Russia to impose retaliatory sanctions against Germany and France over Navalny poisoning
Russia has adopted retaliatory sanctions against Germany and France in response to the EU’s sanctions over the poisoning of opposition figure Alexey Navalny, announced Russian Foreign Minister Sergey Lavrov during a press conference on Thursday, November 12.
According to Lavrov, the sanctions will target senior staff in the offices of the German and French leaders.
“Since the locomotive of the EU sanctions in connection with Navalny was Germany and since these sanctions affect the senior officials of the Presidential Executive Office of the Russian Federation directly, our retaliatory sanctions will mirror [them]. They have already been adopted and we will soon inform our German and French colleagues about this,” Lavrov said, as quoted by Interfax.
In addition, Lavrov stated that Russia has every reason to believe that Navalny could have been poisoned on German territory or on the plane that transported him to the Charité Hospital in Berlin for treatment.
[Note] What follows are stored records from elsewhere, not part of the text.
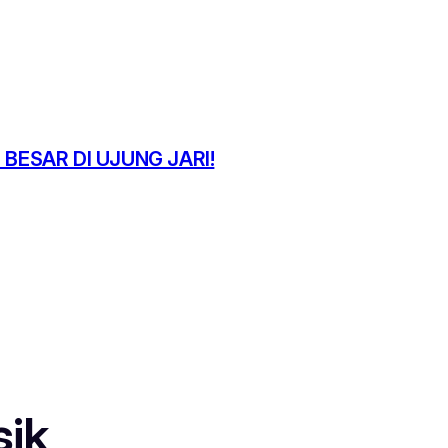
 BESAR DI UJUNG JARI!
sik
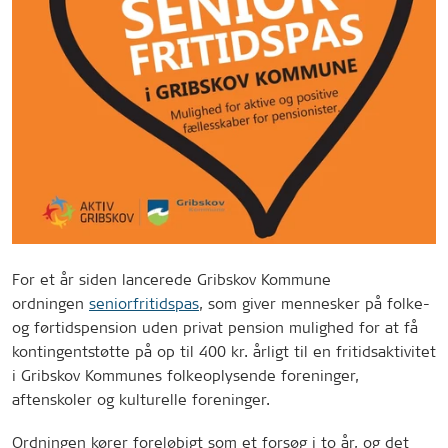
For et år siden lancerede Gribskov Kommune
ordningen
seniorfritidspas
, som giver mennesker på folke-
og førtidspension uden privat pension mulighed for at få
kontingentstøtte på op til 400 kr. årligt til en fritidsaktivitet
i Gribskov Kommunes folkeoplysende foreninger,
aftenskoler og kulturelle foreninger.
Ordningen kører foreløbigt som et forsøg i to år, og det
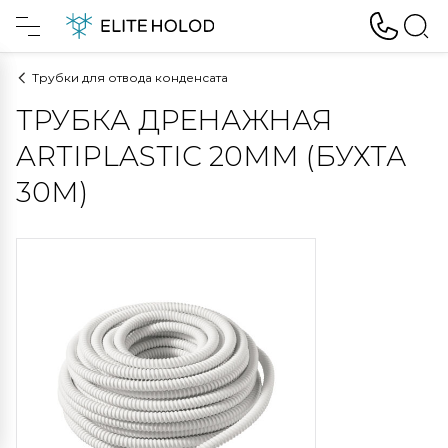
Трубки для отвода конденсата
ТРУБКА ДРЕНАЖНАЯ
ARTIPLASTIC 20ММ (БУХТА
30М)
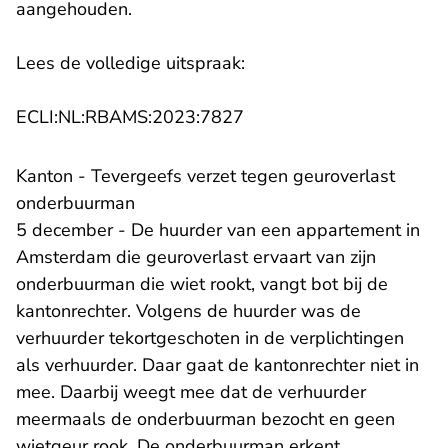
aangehouden.
Lees de volledige uitspraak:
- U verlaat Rechtspraak.n
ECLI:NL:RBAMS:2023:7827
Kanton - Tevergeefs verzet tegen geuroverlast
onderbuurman
5 december - De huurder van een appartement in
Amsterdam die geuroverlast ervaart van zijn
onderbuurman die wiet rookt, vangt bot bij de
kantonrechter. Volgens de huurder was de
verhuurder tekortgeschoten in de verplichtingen
als verhuurder. Daar gaat de kantonrechter niet in
mee. Daarbij weegt mee dat de verhuurder
meermaals de onderbuurman bezocht en geen
wietgeur rook. De onderbuurman erkent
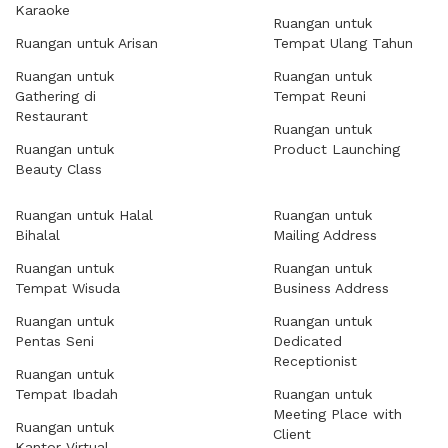
Karaoke
Ruangan untuk
Ruangan untuk Arisan
Tempat Ulang Tahun
Ruangan untuk
Ruangan untuk
Gathering di
Tempat Reuni
Restaurant
Ruangan untuk
Ruangan untuk
Product Launching
Beauty Class
Ruangan untuk Halal
Ruangan untuk
Bihalal
Mailing Address
Ruangan untuk
Ruangan untuk
Tempat Wisuda
Business Address
Ruangan untuk
Ruangan untuk
Pentas Seni
Dedicated
Receptionist
Ruangan untuk
Tempat Ibadah
Ruangan untuk
Meeting Place with
Ruangan untuk
Client
Kantor Virtual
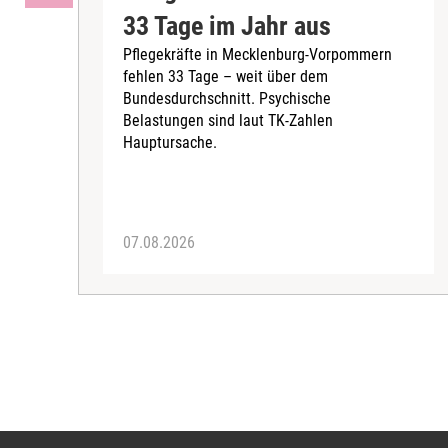
33 Tage im Jahr aus
Pflegekräfte in Mecklenburg-Vorpommern
fehlen 33 Tage – weit über dem
Bundesdurchschnitt. Psychische
Belastungen sind laut TK-Zahlen
Hauptursache.
07.08.2026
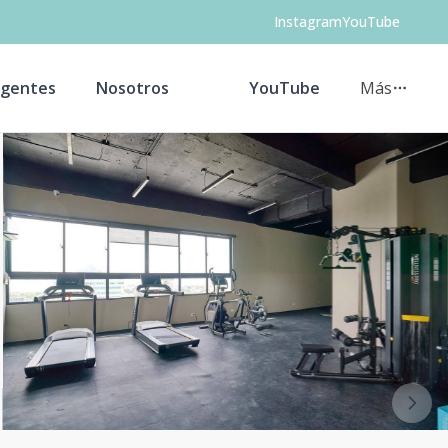
Instagram
YouTube
gentes
Nosotros
YouTube
Más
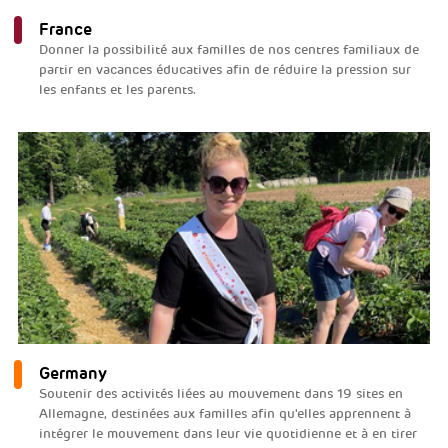
France
Donner la possibilité aux familles de nos centres familiaux de
partir en vacances éducatives afin de réduire la pression sur
les enfants et les parents.
Germany
Soutenir des activités liées au mouvement dans 19 sites en
Allemagne, destinées aux familles afin qu'elles apprennent à
intégrer le mouvement dans leur vie quotidienne et à en tirer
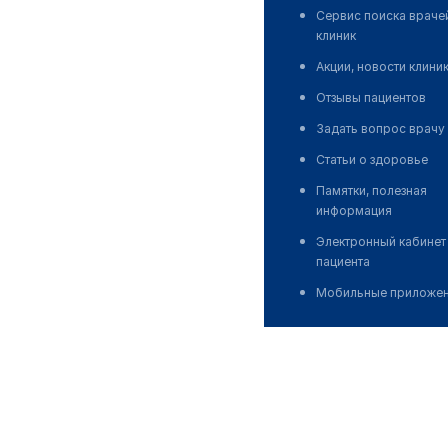
Сервис поиска враче
клиник
Акции, новости клини
Отзывы пациентов
Задать вопрос врачу
Статьи о здоровье
Памятки, полезная
информация
Электронный кабинет
пациента
Мобильные приложе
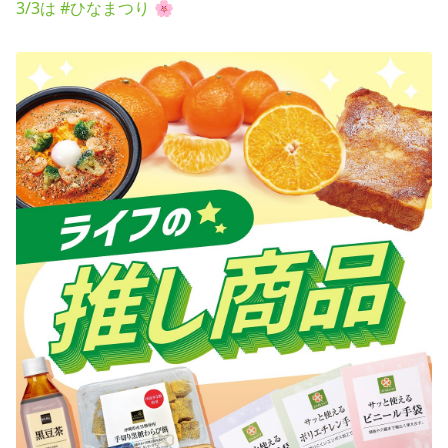
3/3は #ひなまつり 🌸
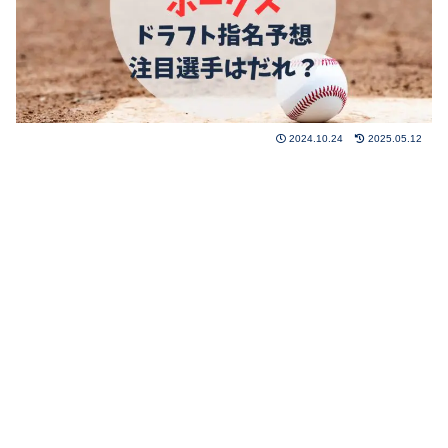
2024.10.24
2025.05.12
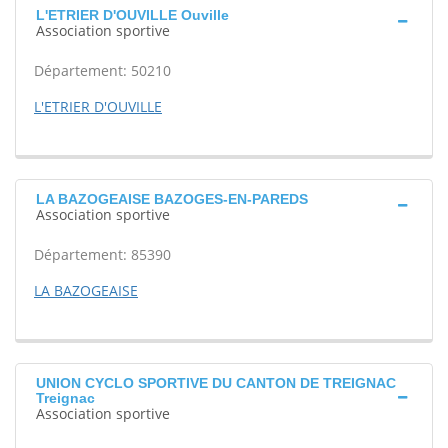
L'ETRIER D'OUVILLE Ouville
Association sportive
Département: 50210
L'ETRIER D'OUVILLE
LA BAZOGEAISE BAZOGES-EN-PAREDS
Association sportive
Département: 85390
LA BAZOGEAISE
UNION CYCLO SPORTIVE DU CANTON DE TREIGNAC
Treignac
Association sportive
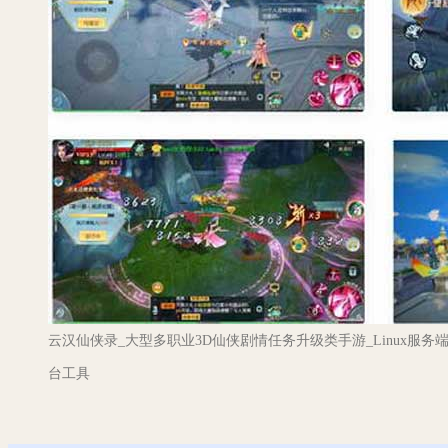
云汉仙侠录_大型多职业3D仙侠剧情任务升级类手游_Linux服务
台工具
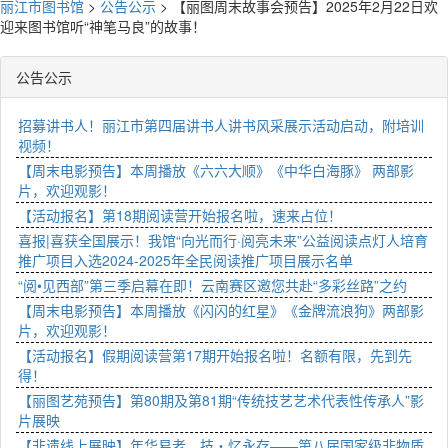
丽江市图书馆
>
公告公示
>
【丽图周末故事会预告】2025年2月22日欢
迎来图书馆听“神笔马良”的故事！
公告公示
招募讲书人！丽江市第四届讲书人讲书风采展示活动启动，附培训
视频！
【周末电影预告】本周播放《六六大顺》《中华白海豚》 两部影
片，欢迎观影！
【活动报名】第18期阅读营开始报名啦，速来占位！
喜报|喜获全国展示！我馆“向光而行·阅亮未来”公益阅读点灯人培育
推广项目入选2024-2025年全民阅读推广项目展示名单
“阅•见西部”第三季启幕在即！云南赛区邀您共赴“多彩丝路”之约
【周末电影预告】本周播放《闪闪的红星》《金牌流浪狗》两部影
片，欢迎观影！
【活动报名】假期阅读营第17期开始报名啦！名额有限，先到先
得！
【丽图艺苑预告】第80期及第81期“传统技艺艺术代表性传承人”影
片展映
【非遗线上展映】年华易老，技・忆永存——第八届国家级非物质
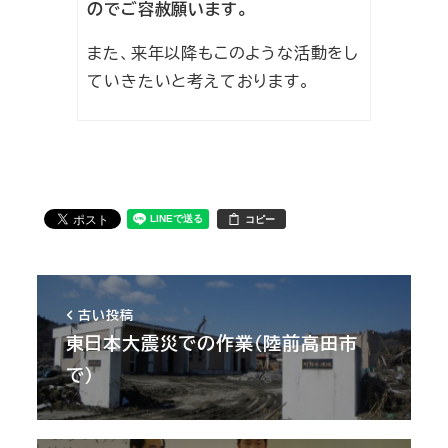
のでご容赦願います。
また、来年以降もこのような活動をし
ていきたいと考えております。
コピー
古い投稿
東日本大震災での作業（陸前高田市
で）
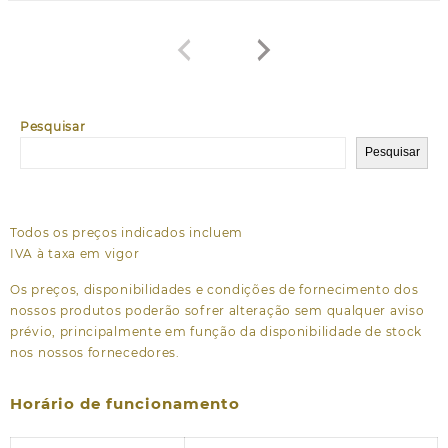
Pesquisar
Pesquisar
Todos os preços indicados incluem
IVA à taxa em vigor
Os preços, disponibilidades e condições de fornecimento dos
nossos produtos poderão sofrer alteração sem qualquer aviso
prévio, principalmente em função da disponibilidade de stock
nos nossos fornecedores.
Horário de funcionamento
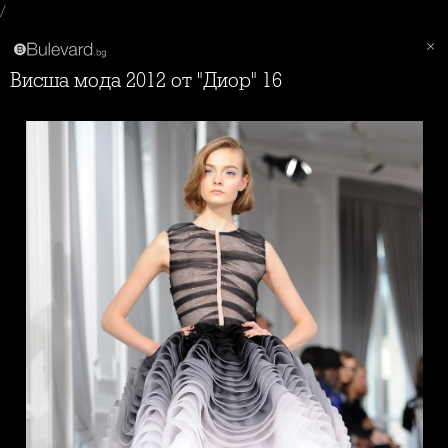
/
Висша мода 2012 от "Диор" 16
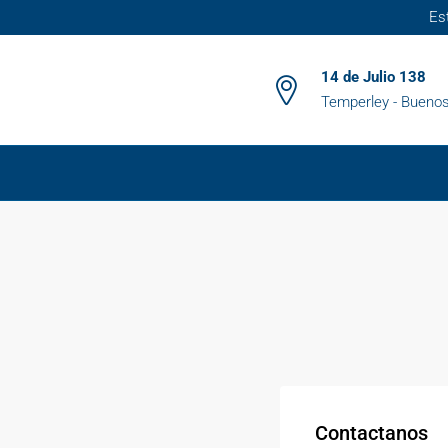
Es
14 de Julio 138
Temperley - Buenos
Contactanos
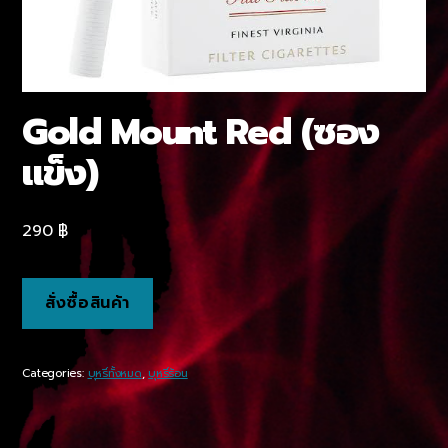
Gold Mount Red (ซอง
แข็ง)
290
฿
สั่งซื้อสินค้า
Categories:
บุหรี่ทั้งหมด
,
บุหรี่ร้อน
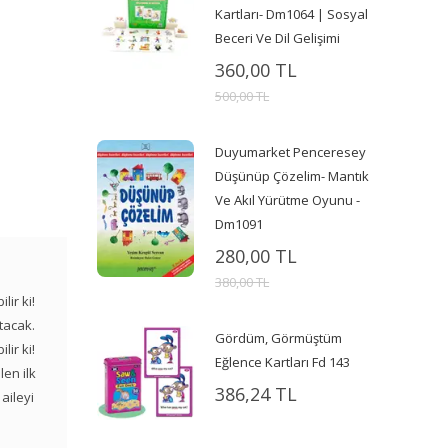
Kartları- Dm1064 | Sosyal
Beceri Ve Dil Gelişimi
360,00 TL
500,00 TL
Duyumarket Penceresey
Düşünüp Çözelim- Mantık
Ve Akıl Yürütme Oyunu -
Dm1091
280,00 TL
380,00 TL
lir ki!
tacak.
Gördüm, Görmüştüm
lir ki!
Eğlence Kartları Fd 143
len ilk
386,24 TL
aileyi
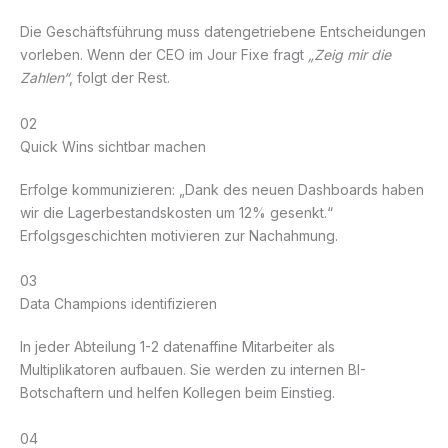
Die Geschäftsführung muss datengetriebene Entscheidungen
vorleben. Wenn der CEO im Jour Fixe fragt
„Zeig mir die
Zahlen“
, folgt der Rest.
02
Quick Wins sichtbar machen
Erfolge kommunizieren: „Dank des neuen Dashboards haben
wir die Lagerbestandskosten um 12% gesenkt.“
Erfolgsgeschichten motivieren zur Nachahmung.
03
Data Champions identifizieren
In jeder Abteilung 1-2 datenaffine Mitarbeiter als
Multiplikatoren aufbauen. Sie werden zu internen BI-
Botschaftern und helfen Kollegen beim Einstieg.
04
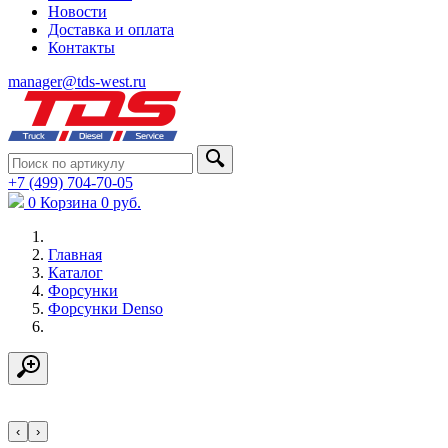
Новости
Доставка и оплата
Контакты
manager@tds-west.ru
+7 (499) 704-70-05
0
Корзина
0
руб.
Главная
Каталог
Форсунки
Форсунки Denso
‹
›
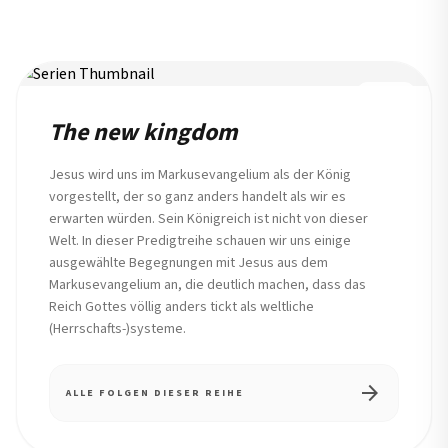
REIHE
The new kingdom
Jesus wird uns im Markusevangelium als der König
vorgestellt, der so ganz anders handelt als wir es
erwarten würden. Sein Königreich ist nicht von dieser
Welt. In dieser Predigtreihe schauen wir uns einige
ausgewählte Begegnungen mit Jesus aus dem
Markusevangelium an, die deutlich machen, dass das
Reich Gottes völlig anders tickt als weltliche
(Herrschafts-)systeme.
arrow_forward
ALLE FOLGEN DIESER REIHE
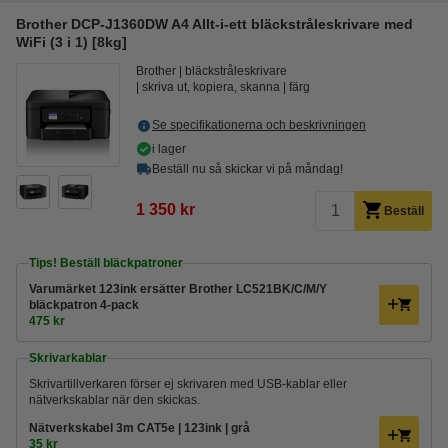
Brother DCP-J1360DW A4 Allt-i-ett bläckstråleskrivare med
WiFi (3 i 1) [8kg]
Brother
bläckstråleskrivare
skriva ut, kopiera, skanna
färg
Se specifikationerna och beskrivningen
i lager
Beställ nu så skickar vi på måndag!
1 350 kr
Beställ
Tips! Beställ bläckpatroner
Varumärket 123ink ersätter Brother LC521BK/C/M/Y
bläckpatron 4-pack
475 kr
Skrivarkablar
Skrivartillverkaren förser ej skrivaren med USB-kablar eller
nätverkskablar när den skickas.
Nätverkskabel 3m CAT5e | 123ink | grå
35 kr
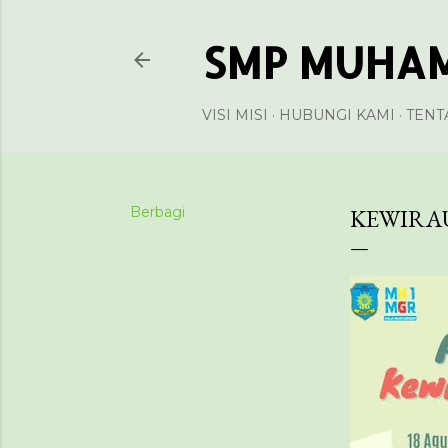
SMP MUHAM
VISI MISI
HUBUNGI KAMI
TENT
Berbagi
KEWIRA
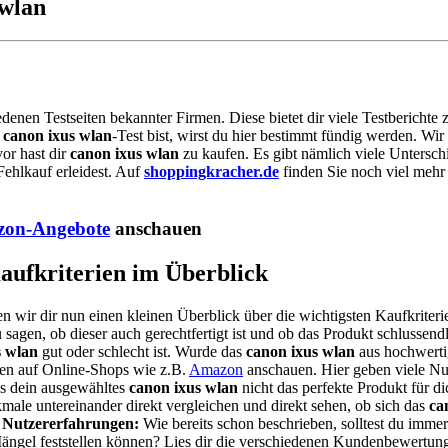
 wlan
edenen Testseiten bekannter Firmen. Diese bietet dir viele Testbericht
m
canon ixus wlan
-Test bist, wirst du hier bestimmt fündig werden. W
or hast dir
canon ixus wlan
zu kaufen. Es gibt nämlich viele Untersch
ehlkauf erleidest. Auf
shoppingkracher.de
finden Sie noch viel mehr
on-Angebote
anschauen
Kaufkriterien im Überblick
en wir dir nun einen kleinen Überblick über die wichtigsten Kaufkriter
sagen, ob dieser auch gerechtfertigt ist und ob das Produkt schlussendl
s wlan
gut oder schlecht ist. Wurde das
canon ixus wlan
aus hochwertig
nen auf Online-Shops wie z.B.
Amazon
anschauen. Hier geben viele Nu
ss dein ausgewähltes
canon ixus wlan
nicht das perfekte Produkt für di
ale untereinander direkt vergleichen und direkt sehen, ob sich das
ca
.
Nutzererfahrungen:
Wie bereits schon beschrieben, solltest du imme
 Mängel feststellen können? Lies dir die verschiedenen Kundenbewert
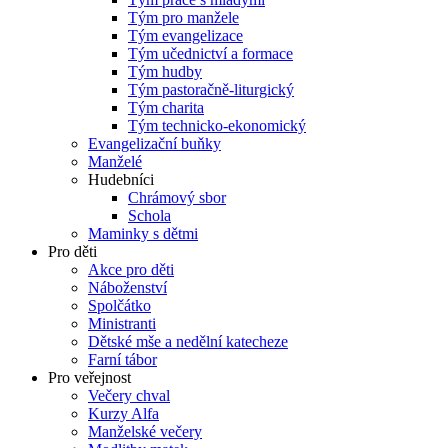
Tým pro manžele
Tým evangelizace
Tým učednictví a formace
Tým hudby
Tým pastoračně-liturgický
Tým charita
Tým technicko-ekonomický
Evangelizační buňky
Manželé
Hudebníci
Chrámový sbor
Schola
Maminky s dětmi
Pro děti
Akce pro děti
Náboženství
Spolčátko
Ministranti
Dětské mše a nedělní katecheze
Farní tábor
Pro veřejnost
Večery chval
Kurzy Alfa
Manželské večery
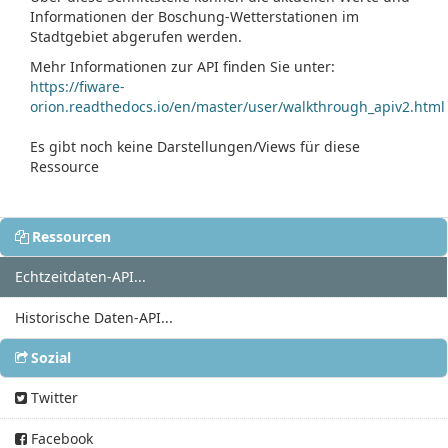
Informationen der Boschung-Wetterstationen im
Stadtgebiet abgerufen werden.
Mehr Informationen zur API finden Sie unter:
https://fiware-
orion.readthedocs.io/en/master/user/walkthrough_apiv2.html
Es gibt noch keine Darstellungen/Views für diese
Ressource
Ressourcen
Echtzeitdaten-API...
Historische Daten-API...
Sozial
Twitter
Facebook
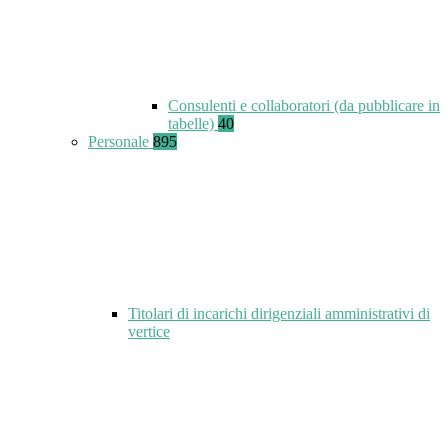
Consulenti e collaboratori (da pubblicare in
tabelle)
40
Personale
895
Titolari di incarichi dirigenziali amministrativi di
vertice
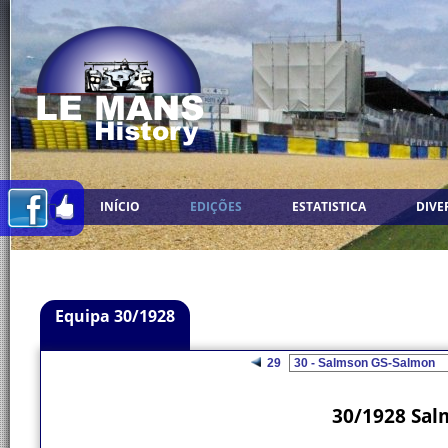
INÍCIO
EDIÇÕES
ESTATISTICA
DIVE
Equipa 30/1928
29
30/1928 Sal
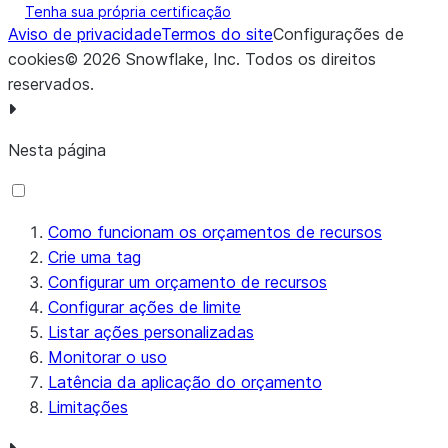
Tenha sua própria certificação
Aviso de privacidade
Termos do site
Configurações de
cookies
©
2026
Snowflake, Inc.
Todos os direitos
reservados
.
Nesta página
Como funcionam os orçamentos de recursos
Crie uma tag
Configurar um orçamento de recursos
Configurar ações de limite
Listar ações personalizadas
Monitorar o uso
Latência da aplicação do orçamento
Limitações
On October 15, the European Union, and subsequently the United Kingdom, announced personal sanctions against six high-level Russian officials, as well as Russia’s State Research Institute for Organic Chemistry and Technology (GosNIIOKhT), where it is believed that Novichok-type nerve agents were developed during Soviet period.
The EU sanctions were imposed upon FSB Director Alexander Bortnikov, Putin’s head of domestic policy Andrey Yarin, First Deputy Head of the Presidential Executive Office Sergey Kiriyenko, deputy defense ministers Alexey Krivoruchko and Pavel Popov, as well as Presidential Plenipotentiary Envoy to the Siberian Federal District Sergey Menyaylo. The sanctions include a ban on entry into the EU and a freeze on all financial assets held in the union.